Non si fermano le catture di frodo dei cinghiali tra i boschi del versante sud del monte Venda.
Resti di carcasse di ungulati disseminati tra il verde nella zona di Pedevenda sono stati trovati anche nei giorni scorsi da alcuni escursionisti che hanno informato il comune di Cinto Euganeo per il recupero.

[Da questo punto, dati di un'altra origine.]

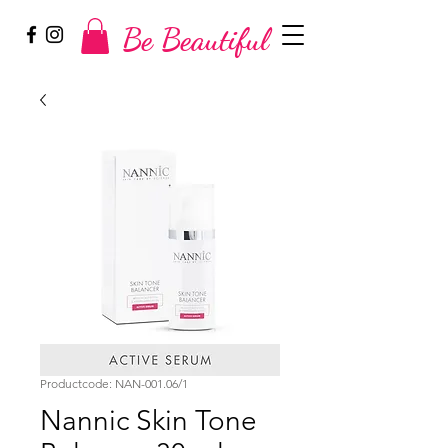
Be Beautiful
Productcode: NAN-001.06/1
Nannic Skin Tone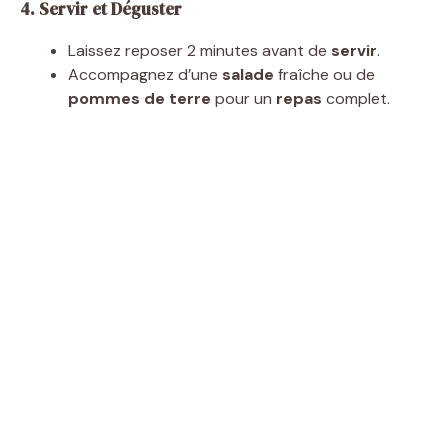
4. Servir et Déguster
Laissez reposer 2 minutes avant de
servir
.
Accompagnez d’une
salade
fraîche ou de
pommes de terre
pour un
repas
complet.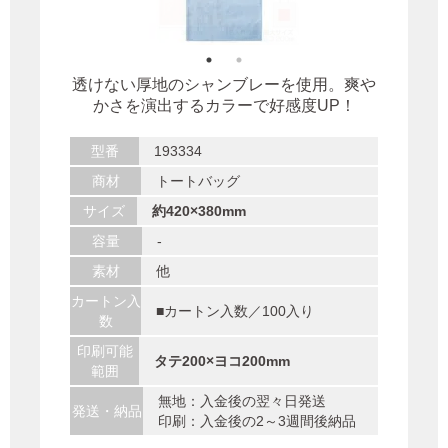
透けない厚地のシャンブレーを使用。爽や
かさを演出するカラーで好感度UP！
型番
193334
商材
トートバッグ
サイズ
約420×380mm
容量
-
素材
他
カートン入
■カートン入数／100入り
数
印刷可能
タテ200×ヨコ200mm
範囲
無地：入金後の翌々日発送
発送・納品
印刷：入金後の2～3週間後納品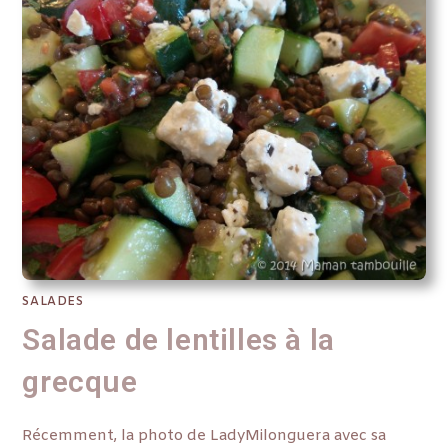
SALADES
Salade de lentilles à la
grecque
Récemment, la photo de LadyMilonguera avec sa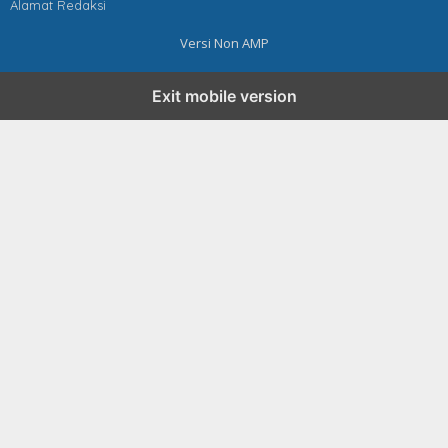
Alamat Redaksi
Versi Non AMP
Exit mobile version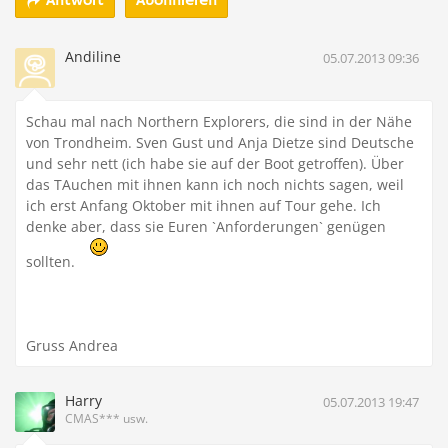
Abonnieren
Antwort
Andiline
05.07.2013 09:36
Schau mal nach Northern Explorers, die sind in der Nähe
von Trondheim. Sven Gust und Anja Dietze sind Deutsche
und sehr nett (ich habe sie auf der Boot getroffen). Über
das TAuchen mit ihnen kann ich noch nichts sagen, weil
ich erst Anfang Oktober mit ihnen auf Tour gehe. Ich
denke aber, dass sie Euren `Anforderungen` genügen
sollten.
Gruss Andrea
Harry
05.07.2013 19:47
CMAS*** usw.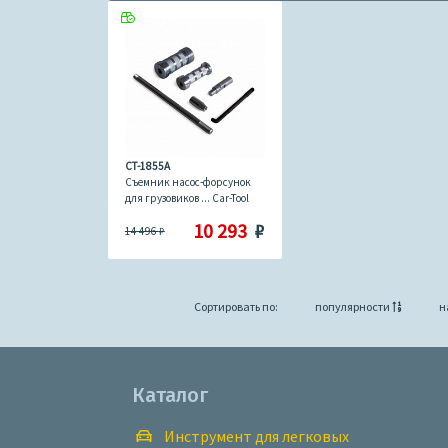
CT-1855A
Съемник насос-форсунок
для грузовиков ... Car-Tool
CT-1855A
10 293
₽
14 496
₽
Сортировать по:
популярности
н
Каталог
Инструмент для легковых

Anche perché con il caldo di questi giorni emanano un odore nauseabondo che pervade tutta la zona. Nella stessa area circa un mese e mezzo fa i carabinieri forestali delle stazioni di Monselice e Montegrotto avevano organizzato degli appostamenti e cogliendo in flagranza di reato un pensionato di 75 anni del posto che stava controllando i lacci che aveva teso la sera prima. Sorpreso dai militari si è difeso affermando che voleva solo difendere il proprio orto dagli animali selvatici che distruggono tutto. In quell’occasione era stata rinvenuta anche la carcassa di una volpe in avanzato stato di decomposizione. L’uomo era stato denunciato a piede libero per il reato di utilizzo di mezzi di caccia non permessi all’interno dell’area del Parco Colli. Il bracconaggio nella zona sud degli Euganei, dove la presenza dei cinghiali è importante, è molto diffuso. I cacciatori di frodo usano mezzi di cattura artigianali, come i lacci confezionati con il filo d’acciaio che mettono tra il bosco dove abitualmente passano gli animali. Una volta catturati gli scuoiano sul posto e di solito lasciano per terra le interiora e il mantello. La zona di Pedevenda è molto frequentata dagli escursionisti che in questi giorni sono stati attratti dalla puzza della carne putrefatta. Per chi maltratta gli animali, e la cattura con i lacci si configura in questo tipo di reato, l’art. 544-bis del Codice penale prevede da 4 mesi a 3 anni di reclusione.